Python crawler Learning record "enclosing code, detailed steps"

Source: Internet
Author: User
Tags chrome developer chrome developer tools jupyter jupyter notebook

Introduction:

Yesterday in the NetEase cloud classroom self-taught "Python Network crawler actual combat", the video link teacher speaks very clear, follow the practice once can master the Crawler Foundation, highly recommended!

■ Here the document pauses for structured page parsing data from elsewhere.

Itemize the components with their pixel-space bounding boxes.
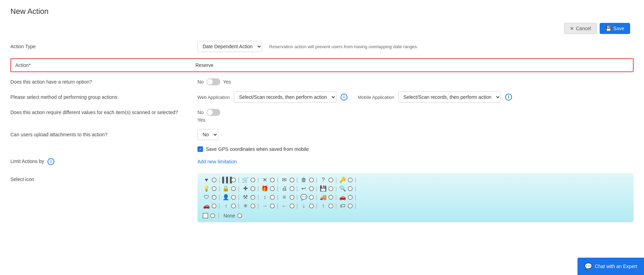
radio-cart[interactable] (250, 178, 255, 182)
cancel-button[interactable]: ✕ Cancel (564, 23, 597, 34)
radio-envelope[interactable] (290, 178, 294, 182)
return-no-label: No (197, 79, 204, 85)
radio-question[interactable] (328, 178, 333, 182)
diff-values-label: Does this action require different value… (10, 109, 191, 116)
icon-arrow-up: ↑ (319, 203, 327, 209)
radio-bulb[interactable] (212, 186, 217, 191)
radio-stack[interactable] (290, 195, 294, 200)
radio-none[interactable] (237, 213, 242, 218)
radio-search[interactable] (348, 186, 353, 191)
web-app-select[interactable]: Select/Scan records, then perform action (234, 92, 336, 103)
radio-undo[interactable] (309, 186, 314, 191)
action-type-label: Action Type (10, 44, 191, 49)
car-icon: 🚗 (339, 194, 346, 200)
icon-car2: 🚗 (203, 203, 210, 209)
radio-asterisk[interactable] (250, 204, 255, 208)
return-option-label: Does this action have a return option? (10, 79, 191, 85)
radio-x[interactable] (270, 178, 275, 182)
return-yes-label: Yes (223, 79, 231, 85)
icon-key: 🔑 (339, 177, 346, 183)
icon-envelope: ✉ (281, 177, 288, 183)
radio-comment[interactable] (309, 195, 314, 200)
barcode-icon: ▌▌▌ (222, 177, 230, 183)
diff-values-controls: No Yes (197, 109, 220, 123)
none-square-icon (203, 213, 208, 218)
return-option-toggle[interactable] (206, 78, 220, 85)
icon-stack: ≡ (281, 194, 288, 200)
icon-row-1: ♥ | ▌▌▌ | 🛒 | ✕ | ✉ | 🗑 (203, 177, 628, 183)
asterisk-icon: ✳ (241, 203, 249, 209)
gps-row: ✓ Save GPS coordinates when saved from m… (10, 146, 634, 152)
icon-sort: ↕ (261, 194, 268, 200)
icon-shield: 🛡 (203, 194, 210, 200)
limit-actions-label: Limit Actions by i (10, 158, 191, 165)
radio-arrow-down[interactable] (309, 204, 314, 208)
arrow-up-icon: ↑ (319, 203, 327, 209)
printer-icon: 🖨 (281, 186, 288, 192)
radio-arrow-right[interactable] (270, 204, 275, 208)
car2-icon: 🚗 (203, 203, 210, 209)
icon-grid-container: ♥ | ▌▌▌ | 🛒 | ✕ | ✉ | 🗑 (197, 173, 634, 222)
radio-car[interactable] (348, 195, 353, 200)
gps-toggle-row: ✓ Save GPS coordinates when saved from m… (197, 146, 309, 152)
radio-truck[interactable] (328, 195, 333, 200)
group-action-controls: Web Application Select/Scan records, the… (197, 92, 634, 103)
envelope-icon: ✉ (281, 177, 288, 183)
radio-gift[interactable] (270, 186, 275, 191)
radio-sort[interactable] (270, 195, 275, 200)
comment-icon: 💬 (300, 194, 308, 200)
radio-barcode[interactable] (231, 178, 236, 182)
radio-lock[interactable] (231, 186, 236, 191)
radio-printer[interactable] (290, 186, 294, 191)
action-type-controls: Date Dependent Action Reservation action… (197, 41, 634, 52)
radio-save[interactable] (328, 186, 333, 191)
cart-icon: 🛒 (241, 177, 249, 183)
radio-arrow-up[interactable] (328, 204, 333, 208)
save-icon: 💾 (606, 26, 611, 31)
upload-select[interactable]: No (197, 129, 218, 140)
icon-row-3: 🛡 | 👤 | ⚒ | ↕ | ≡ | 💬 (203, 194, 628, 200)
radio-plus[interactable] (250, 186, 255, 191)
add-limitation-link[interactable]: Add new limitation (197, 159, 237, 164)
diff-no-label: No (197, 110, 204, 115)
return-option-controls: No Yes (197, 78, 634, 85)
radio-heart[interactable] (212, 178, 217, 182)
radio-key[interactable] (348, 178, 353, 182)
key-icon: 🔑 (339, 177, 346, 183)
web-app-info-icon[interactable]: i (341, 94, 347, 101)
chat-bubble-icon: 💬 (584, 263, 592, 270)
gps-checkbox[interactable]: ✓ (197, 146, 203, 152)
chat-expert-label: Chat with an Expert (595, 264, 637, 269)
icon-row-2: 💡 | 🔒 | ✚ | 🎁 | 🖨 | ↩ (203, 185, 628, 192)
icon-save: 💾 (319, 185, 327, 192)
save-button[interactable]: 💾 Save (600, 23, 630, 34)
web-app-label: Web Application (197, 95, 230, 100)
none-row: | None (203, 213, 628, 219)
limit-info-icon[interactable]: i (47, 158, 54, 165)
radio-none-sq[interactable] (210, 213, 215, 218)
radio-tag[interactable] (348, 204, 353, 208)
icon-tools: ⚒ (241, 194, 249, 200)
action-type-select[interactable]: Date Dependent Action (197, 41, 262, 52)
diff-values-toggle[interactable] (206, 109, 220, 116)
arrow-down-icon: ↓ (300, 203, 308, 209)
chat-expert-button[interactable]: 💬 Chat with an Expert (577, 258, 644, 275)
mobile-app-select[interactable]: Select/Scan records, then perform action (398, 92, 501, 103)
radio-car2[interactable] (212, 204, 217, 208)
icon-question: ? (319, 177, 327, 183)
form-section: Action Type Date Dependent Action Reserv… (10, 41, 634, 222)
icon-asterisk: ✳ (241, 203, 249, 209)
action-input[interactable] (191, 60, 633, 71)
radio-trash[interactable] (309, 178, 314, 182)
icon-comment: 💬 (300, 194, 308, 200)
icon-arrow-down: ↓ (300, 203, 308, 209)
radio-user[interactable] (231, 195, 236, 200)
radio-person[interactable] (231, 204, 236, 208)
radio-arrow-left[interactable] (290, 204, 294, 208)
upload-label: Can users upload attachments to this act… (10, 132, 191, 137)
mobile-app-info-icon[interactable]: i (505, 94, 512, 101)
bulb-icon: 💡 (203, 185, 210, 192)
radio-tools[interactable] (250, 195, 255, 200)
radio-shield[interactable] (212, 195, 217, 200)
icon-gift: 🎁 (261, 185, 268, 192)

In addition, on the Internet to see a student collation of the course records, very detailed, can be a priority reference to study. Portal: Please click

This article is your own synchronization with the video learning record, welcome to read ~ ~ ~

Experiment: Sina News homepage Crawler Practice

http://news.sina.com.cn/china/

First, prepare

    • Browser built-in developer tools (for example, Chrome)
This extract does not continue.